I’ve been using Ollama for the past year or so to experiment with open-source large language models, and have most recently been trying out OpenAI’s gpt-oss 20 billion parameter model.
The hardware
Not having access to a GPU from the last decade, I’ve instead been running these models via Ollama’s CPU-only support. It has been interesting to see how recent library improvements have made gpt-oss
much more useable when operating in this way.

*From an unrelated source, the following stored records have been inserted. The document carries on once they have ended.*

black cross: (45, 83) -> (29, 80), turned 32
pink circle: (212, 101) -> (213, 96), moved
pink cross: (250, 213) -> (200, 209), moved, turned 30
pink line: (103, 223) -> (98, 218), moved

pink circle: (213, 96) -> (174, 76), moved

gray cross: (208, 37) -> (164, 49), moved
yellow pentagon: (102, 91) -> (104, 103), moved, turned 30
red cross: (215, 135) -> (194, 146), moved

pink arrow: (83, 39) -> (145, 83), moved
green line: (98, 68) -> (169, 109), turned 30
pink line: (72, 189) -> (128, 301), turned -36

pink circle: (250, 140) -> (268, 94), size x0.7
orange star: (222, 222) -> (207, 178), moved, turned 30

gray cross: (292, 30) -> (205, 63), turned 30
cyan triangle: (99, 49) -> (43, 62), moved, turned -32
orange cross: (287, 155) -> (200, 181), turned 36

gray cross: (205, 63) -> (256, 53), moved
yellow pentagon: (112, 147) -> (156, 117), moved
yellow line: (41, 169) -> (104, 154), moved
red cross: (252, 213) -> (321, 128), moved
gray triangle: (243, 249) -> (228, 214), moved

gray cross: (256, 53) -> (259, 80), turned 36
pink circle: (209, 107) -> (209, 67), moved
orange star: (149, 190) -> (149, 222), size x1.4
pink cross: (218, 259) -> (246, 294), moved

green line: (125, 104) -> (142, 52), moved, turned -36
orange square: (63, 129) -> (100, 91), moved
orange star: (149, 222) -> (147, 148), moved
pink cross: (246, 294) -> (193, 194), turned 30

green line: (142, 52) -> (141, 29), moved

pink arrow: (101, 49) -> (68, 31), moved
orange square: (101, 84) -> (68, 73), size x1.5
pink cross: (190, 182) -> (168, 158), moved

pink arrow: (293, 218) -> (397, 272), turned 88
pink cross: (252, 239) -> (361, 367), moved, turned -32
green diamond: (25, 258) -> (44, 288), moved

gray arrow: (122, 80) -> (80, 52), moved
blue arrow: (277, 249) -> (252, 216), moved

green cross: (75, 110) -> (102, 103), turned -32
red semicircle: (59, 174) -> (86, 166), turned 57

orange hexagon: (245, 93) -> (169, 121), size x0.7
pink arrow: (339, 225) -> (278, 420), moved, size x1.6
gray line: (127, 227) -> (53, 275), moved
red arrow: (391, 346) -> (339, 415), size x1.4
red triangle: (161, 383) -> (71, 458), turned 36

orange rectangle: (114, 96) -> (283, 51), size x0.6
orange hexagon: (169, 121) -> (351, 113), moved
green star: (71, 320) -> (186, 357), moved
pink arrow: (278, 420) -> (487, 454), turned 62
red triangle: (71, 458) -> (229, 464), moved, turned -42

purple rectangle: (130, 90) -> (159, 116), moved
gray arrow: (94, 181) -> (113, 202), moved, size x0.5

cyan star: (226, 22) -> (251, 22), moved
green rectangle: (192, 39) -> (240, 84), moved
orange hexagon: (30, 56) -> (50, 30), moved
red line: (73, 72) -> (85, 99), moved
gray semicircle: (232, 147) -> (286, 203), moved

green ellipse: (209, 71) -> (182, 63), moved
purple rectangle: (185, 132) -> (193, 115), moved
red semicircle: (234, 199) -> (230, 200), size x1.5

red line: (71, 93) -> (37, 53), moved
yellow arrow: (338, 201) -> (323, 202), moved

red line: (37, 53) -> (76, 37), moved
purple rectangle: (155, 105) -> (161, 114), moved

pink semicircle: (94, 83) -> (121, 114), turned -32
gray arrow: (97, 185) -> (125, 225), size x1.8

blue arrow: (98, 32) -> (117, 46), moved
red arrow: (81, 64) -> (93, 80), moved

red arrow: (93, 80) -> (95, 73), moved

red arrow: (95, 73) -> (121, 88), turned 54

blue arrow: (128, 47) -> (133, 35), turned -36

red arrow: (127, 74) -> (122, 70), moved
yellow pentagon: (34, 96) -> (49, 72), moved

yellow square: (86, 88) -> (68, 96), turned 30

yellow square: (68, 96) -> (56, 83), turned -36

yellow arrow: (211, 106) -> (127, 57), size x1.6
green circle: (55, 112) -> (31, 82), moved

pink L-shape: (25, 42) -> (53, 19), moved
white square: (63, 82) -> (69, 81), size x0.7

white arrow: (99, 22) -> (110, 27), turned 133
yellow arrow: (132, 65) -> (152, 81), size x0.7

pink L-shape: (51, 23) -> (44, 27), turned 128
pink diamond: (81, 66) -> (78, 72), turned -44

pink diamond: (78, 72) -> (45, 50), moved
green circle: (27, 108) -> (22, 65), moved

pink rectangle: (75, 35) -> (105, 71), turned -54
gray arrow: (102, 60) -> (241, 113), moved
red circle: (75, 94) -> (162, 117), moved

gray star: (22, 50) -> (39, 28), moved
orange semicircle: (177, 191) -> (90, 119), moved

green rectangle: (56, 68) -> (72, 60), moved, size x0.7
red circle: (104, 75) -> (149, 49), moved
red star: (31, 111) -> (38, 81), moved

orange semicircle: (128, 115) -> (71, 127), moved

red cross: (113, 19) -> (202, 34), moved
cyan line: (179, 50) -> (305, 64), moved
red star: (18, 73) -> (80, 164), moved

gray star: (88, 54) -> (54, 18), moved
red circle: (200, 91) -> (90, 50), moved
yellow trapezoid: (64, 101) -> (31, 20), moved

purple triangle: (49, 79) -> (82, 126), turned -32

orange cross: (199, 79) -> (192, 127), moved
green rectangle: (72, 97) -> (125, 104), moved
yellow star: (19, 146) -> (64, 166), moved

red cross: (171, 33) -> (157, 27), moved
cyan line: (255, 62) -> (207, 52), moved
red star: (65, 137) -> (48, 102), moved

Here’s the hardware I’m using:
$ neofetch kernel cpu memory
kernel: 6.16.4-arch1-1
cpu: Intel Xeon E5-2698 v4 (40) @ 3.600GHz
memory: 15181MiB / 64208MiB
This is a Broadwell-EP CPU from early 2016, paired with quad-channel DDR4-2400. Memory bandwidth is king for LLM inference, and this hardware has a theoretical maximum of a little under 80GB/s.
The test
I used the following prompt against the lib/
source of a small Ruby gem, which resulted in 1.01k input tokens being fed to the model:
MODEL="gpt-oss:20b"
GEM_CODE=$(
git ls-files -- lib \
| xargs -I {} bash -c 'echo -e "{} contains:\n$(cat {})"'
)
echo -e "offer a refactoring suggestion for this ruby gem:\n\n$(GEM_CODE)" \
| ollama run $MODEL --verbose -
The results
A combination of Ollama enabling flash attention for CPU-only prompt processing, as well as efficiency improvements in the handling of the way gpt-oss
model weights are stored resulted in a big performance improvement between 0.11.4 and 0.11.8:
Model | Ollama Version | Prompt Eval Rate (tokens/s) | Generation Rate (tokens/s) |
---|---|---|---|
gpt-oss:20b | 0.11.4 | 10.17 | 6.16 |
gpt-oss:20b | 0.11.8 | 57.50 | 10.16 |
qwen3-coder:latest | 0.11.8 | 78.19 | 13.55 |
qwen3:0.6b | 0.11.8 | 404.92 | 42.81 |
I’ve included a couple of extra models in there for comparison, but the gpt-oss
improvements were ~50% token generation, and 5x prompt evaluation.